● Assignment:
Pull every line containing "work" from the data.

● Exercise materials:
○ ○ ○ ○
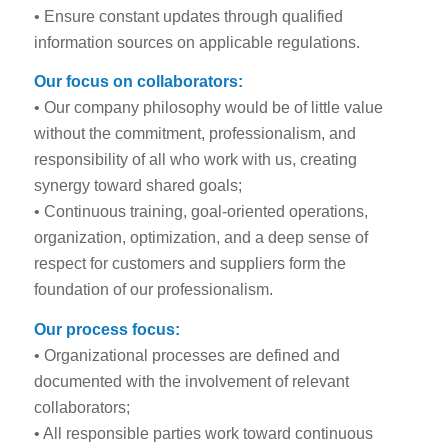
• Ensure constant updates through qualified
information sources on applicable regulations.
Our focus on collaborators:
• Our company philosophy would be of little value
without the commitment, professionalism, and
responsibility of all who work with us, creating
synergy toward shared goals;
• Continuous training, goal-oriented operations,
organization, optimization, and a deep sense of
respect for customers and suppliers form the
foundation of our professionalism.
Our process focus:
• Organizational processes are defined and
documented with the involvement of relevant
collaborators;
• All responsible parties work toward continuous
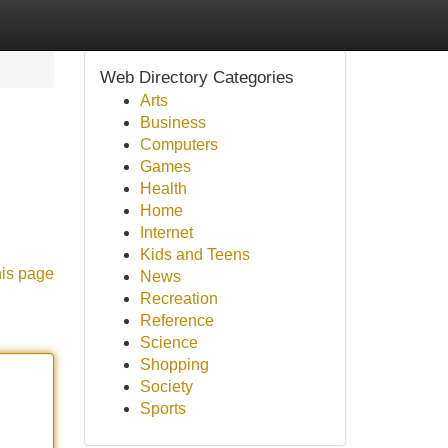
Web Directory Categories
Arts
Business
Computers
Games
Health
Home
Internet
Kids and Teens
his page
News
Recreation
Reference
Science
Shopping
Society
Sports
○ ○ ○ ○
● Answer to this exercise:
responsibility of all who work with us, creating
• All responsible parties work toward continuous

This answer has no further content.